There's a set of N machines, arbitrarily connected together. The rule, as
stated by TimBL, is to use no more than root-N storange at any node.
Each machine has an address A, chosen from a fixed set (0..maxIP), and an
identity string I.
The solution is a pseudorandom 'coloring' function that can hash an I into
one of K colors. The set of k-colored machines is randomly distributed about
the network. Each machine n, though, can discover via gossip the 'nearest'
machine of each of the other K-1 colors. Similarly, the machine n can find the
nearest other machine of color-k and join a gossip-tree for keeping complete
information on the machines of that color.

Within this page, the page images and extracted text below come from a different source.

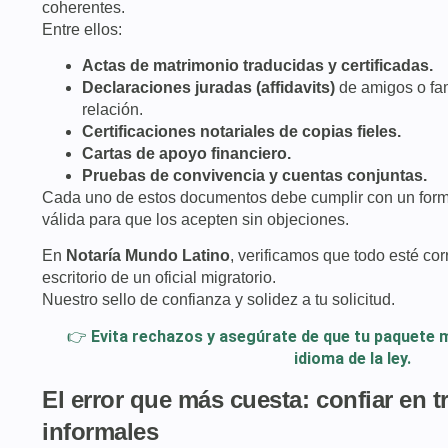
coherentes.
Entre ellos:
Actas de matrimonio traducidas y certificadas.
Declaraciones juradas (affidavits)
de amigos o fam
relación.
Certificaciones notariales de copias fieles.
Cartas de apoyo financiero.
Pruebas de convivencia y cuentas conjuntas.
Cada uno de estos documentos debe cumplir con un forma
válida para que los acepten sin objeciones.
En
Notaría Mundo Latino
, verificamos que todo esté cor
escritorio de un oficial migratorio.
Nuestro sello de confianza y solidez a tu solicitud.
👉
Evita rechazos y asegúrate de que tu paquete 
idioma de la ley.
El error que más cuesta: confiar en 
informales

Then, to resolve an I' -> A, talk to any machine of the color hash(I'). It
could be the nearest, which you know, or a random machine, which distributes
the load in case of failure.
Scaling N. This is one of the biggest objections: if you have a thousand
colors in the world, but another 100k machines join the network, how can we
'renumber' the color partitions? One is to assume that local-node storage
increases with Moore's Law, and 1000 colors is good for all time. The problem
is that Moore's Law is a statistical property, not an invariable expansion of
every node.
We use a transition strategy of running a 1000-colored world of tables and a
1001-colored set for a few weeks/days/minutes, and propagate the new,
monotonically-increasing value to the world. Alternatively, David mentioned
adding new tiers to reduce memory load from N^1/2 to N^1/3 (at the cost of
going from O(2) hops to O(3))
Narrow Pipes. There's no direct use of the underlying network topology,
though my guess is this would 'just work' when faced with a narrow
internetwork connection; a node would fill out it's 'zone' of K-1 colored
hosts with notes from 'this side' of the link.

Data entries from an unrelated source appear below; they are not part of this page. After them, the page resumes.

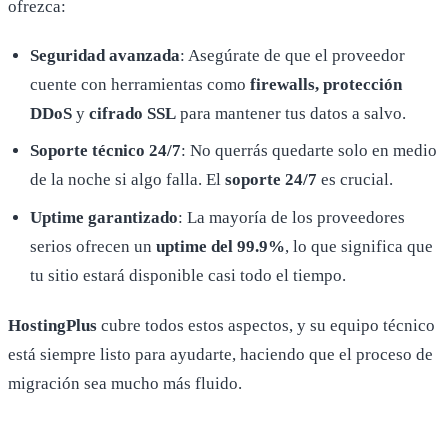
ofrezca:
Seguridad avanzada
: Asegúrate de que el proveedor
cuente con herramientas como
firewalls, protección
DDoS
y
cifrado SSL
para mantener tus datos a salvo.
Soporte técnico 24/7
: No querrás quedarte solo en medio
de la noche si algo falla. El
soporte 24/7
es crucial.
Uptime garantizado
: La mayoría de los proveedores
serios ofrecen un
uptime del 99.9%
, lo que significa que
tu sitio estará disponible casi todo el tiempo.
HostingPlus
cubre todos estos aspectos, y su equipo técnico
está siempre listo para ayudarte, haciendo que el proceso de
migración sea mucho más fluido.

Dynamic host-up, host-down. Not clear at all yet how reasonably this mesh
react to new hosts and the transience of existing hosts. What is known is that
if a host goes down, it's not going to be hammered with requests, nor its
alternate, if we each query is aimed at a different host of that color. [Of
course, I'm a little unclear on how you find other same-color hosts in the
first place, without asking in advance]
Deployment... well, we just won't talk about that in public, OK? I would
guess, though, that we could consider running this color protocol only between
some subset of the machines in the world, where I is restricted to a domain
name and A is a domain server (sound familiar?) Simulations seem key to taking
this idea further
Bottom line: unless we can find a way to change the requirements on him or
punch a hole, we may have to go forward with Dr. K and his students on this
one...
Rohit
PS. Everyone should feel free to blame Dave Raggett for planting the silly
fix-DNS idea in Dr. K's head
PPS. Today's Theorist Tip-Off: Only a theorist can latch onto root-n as a
'real number'. As in "Hey, N's a number, and N^1/2 is a *real* number!"
(Thanks to Matt Levine)